Brosgol: An important issue is ease of incremental use when the tool is applied to a system in development. A static analysis tool can generate a large body of data. When it is applied to an updated version of a program that has already been analyzed, it should be easy for the user to see what has changed in the tool's output. This can be addressed if the tool maintains an historical database.

Scalability is essential. If a tool is to be useful for real systems, then its performance should not degrade with program size. The use of a subprogram's "contracts" in the analysis of its invocations contributes towards this goal; there is no need to rescan the subprogram's complete code.

Another important issue, especially for systems in development versus existing code bases, is the ability to run the tool on one component of the system, even if the other components are not available. The computation of "presumptions" for external subprograms fits in with this goal.

A tool that calculates "deep" properties needs to carry out sophisticated control and data flow analysis. As an example the analysis will identify, for the variables in Boolean conditions, the value sets that cause the conditions to take one branch versus the other. Consider this Ada program fragment:

if N>0 then
  Do_Something;
end if;

Assume that N is a 32-bit integer value. The static analysis tool will compute the following value sets for N:

N : \{-2_147_483_648 .. 0\}, \{1 .. 2_147_483_647\}

These value sets appear in the human-readable output and can guide developers in the writing of run-time tests.

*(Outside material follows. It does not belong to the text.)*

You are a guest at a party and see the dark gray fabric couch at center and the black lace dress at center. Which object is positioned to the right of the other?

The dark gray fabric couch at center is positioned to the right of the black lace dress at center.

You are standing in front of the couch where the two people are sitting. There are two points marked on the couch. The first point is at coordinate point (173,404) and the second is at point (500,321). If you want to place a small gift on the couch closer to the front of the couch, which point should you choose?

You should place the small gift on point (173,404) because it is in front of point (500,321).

Wong: This all sounds promising. Do any currently available products provide all the functionality described above?

Brosgol: Yes, the CodePeer static analysis tool, which works on Ada code. This tool, developed jointly by AdaCore and SofCheck, was explicitly designed to serve both as a "bug detector" and an aid to program understanding / code review. A technical paper describing CodePeer's features and technology is available from AdaCore and SofCheck.